Trauma, Grief and the Messy Truth of Gratitude

Written by an iTherapy Provider

Trauma, Grief and the Messy Truth of Gratitude

The Messy Truth

I don’t think we use it causally in my line of work– it’s also something I’ve had a tendency to minimize time and time again in my life.

Trauma can occur in many ways to many people- from my perspective and approach it’s all about how the person experiences the situation or event.

  • Did it have long term impact on their life?
  • Did they struggle to function?
  • Does it still affect them today?
  • Do they experience it in their body?

There’s a wonderful book out there called, “The Body Keeps Score.” It’s all about how our body will remember and store events even when we believe we’re well past it.

Trauma Truth: The Body Remembers

I want to share with you some of my own truth…my body remembers fall whether I want to or not.

*EVERY* August my body remembers that November is coming. I start to feel down, sadness floats up to the top and my heart and soul feel heavier.

It always takes me a week to figure out what brought on this feeling, this seemingly unexpected shift. My body is quietly being triggered by the shift in morning light that only occurs when fall is coming…when November is coming.

With the cooler temperatures, falling leaves my body is preparing for the onset of a myriad of emotions and with it, the trauma of losing my mom. An additional layer that I must work through, along with the loss of my mom, is the start of my recurrent pregnancy losses. My losses started the day after her death and continued for the next two years…

It was a dark, dark two years for me and my body gets triggered by it every August— a full 3 months prior to the event. That is how impactful her loss and my additional losses were, and are, for me.

About 4 years ago I acknowledged I’m not simply processing grief or complicated grief as my field likes to call it…I’m processing, and still finding my way through, trauma.

No Shortcuts Found Here

This year has tough for me in more ways than I can ever express. I’ve had to listen and work through guilt, shame and fear more times than I want to admit. I’ve had to sit with old story lines, combat why they’re no longer true… and battle for myself. So often, the story lines were tied to voices of “too much” and “never enough.”

With all the transitions and shifting I’ve been working my way through, with all the letting go of the painful story lines, it’s forced me to sit with so much grief…again. While I can try and wish it away all day, in my emotion wheel and continuum, grief sits right next to her sister emotion, trauma. I cannot experience one and not the other, it’s a package deal. I’ve tried about every trick in the book, I’ve even tried to skip to the end result only to discover there is no shortcut…only through.

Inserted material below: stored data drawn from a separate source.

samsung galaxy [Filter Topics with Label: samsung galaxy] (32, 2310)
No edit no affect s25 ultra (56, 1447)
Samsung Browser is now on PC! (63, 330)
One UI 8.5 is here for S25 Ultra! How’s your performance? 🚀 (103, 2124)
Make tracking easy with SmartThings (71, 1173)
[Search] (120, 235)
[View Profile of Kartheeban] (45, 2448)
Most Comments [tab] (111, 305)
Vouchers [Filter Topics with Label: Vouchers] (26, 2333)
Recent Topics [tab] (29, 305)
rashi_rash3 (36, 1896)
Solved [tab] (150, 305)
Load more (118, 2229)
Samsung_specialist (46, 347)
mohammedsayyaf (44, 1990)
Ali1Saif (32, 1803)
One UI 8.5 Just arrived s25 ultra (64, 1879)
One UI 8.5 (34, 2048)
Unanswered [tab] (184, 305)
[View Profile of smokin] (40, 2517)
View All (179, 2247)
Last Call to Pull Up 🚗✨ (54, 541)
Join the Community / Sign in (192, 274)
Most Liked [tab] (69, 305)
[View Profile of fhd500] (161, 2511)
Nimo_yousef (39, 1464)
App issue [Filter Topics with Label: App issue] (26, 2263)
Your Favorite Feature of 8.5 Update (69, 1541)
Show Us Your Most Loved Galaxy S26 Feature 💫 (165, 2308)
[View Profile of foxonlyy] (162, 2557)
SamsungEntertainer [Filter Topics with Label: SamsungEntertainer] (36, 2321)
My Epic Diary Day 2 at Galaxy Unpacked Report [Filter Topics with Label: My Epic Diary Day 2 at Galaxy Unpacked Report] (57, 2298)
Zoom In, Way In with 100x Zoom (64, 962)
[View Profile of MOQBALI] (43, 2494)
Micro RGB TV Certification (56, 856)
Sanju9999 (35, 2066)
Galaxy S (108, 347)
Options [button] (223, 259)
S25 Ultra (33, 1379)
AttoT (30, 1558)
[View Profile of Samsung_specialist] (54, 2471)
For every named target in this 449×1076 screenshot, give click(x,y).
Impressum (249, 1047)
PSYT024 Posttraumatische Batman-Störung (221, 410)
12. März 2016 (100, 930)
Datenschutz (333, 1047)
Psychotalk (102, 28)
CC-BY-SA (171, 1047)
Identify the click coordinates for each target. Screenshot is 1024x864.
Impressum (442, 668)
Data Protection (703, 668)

This work has required me to think even more about my mom this year. Wondering if I’m doing the right thing, if I will recover from disappointing people, if I’m truly putting myself and my family first (or just being selfish) all while wishing I had her insight on it and hug from her.

Below is something I wrote last year and it still rings true for me today:

Remembering my mom today for all the puppet shows she sat through that must have been mind numbing, the times she let me live when I was too sassy for my own good, for hugs she gave when I was struggling to find my place and for the trust and confidence she showed in me when I couldn’t find it for myself.

November is all about gratitude…feeling thankful for the goodness that life offers and brings into our lives. Gratitude is something that we all express- how many of us really allow ourselves to experience it?

Gratitude Doesn’t Just Happen

The topic around gratitude that people don’t like to discuss is this: it’s hard to have deep, soulful gratitude without pain. So, often in our lives one leads to another in our lives. If we are always striving to live without fear, regret, pain, stress and sadness we don’t get experience the fullness of life–the fullness and experience that only gratitude can bring.

I’m forever grateful for my mom’s powerful presence in my life and I miss her daily. I’m forever grateful for the the beautiful women I get to call family…and those I choose to call family.

I couldn’t have this deep soulful, and sometimes painful, gratitude if it weren’t for the moments, days and months where I called on my deep inner faith and trusted that somewhere, on the other side of all this, there was joy.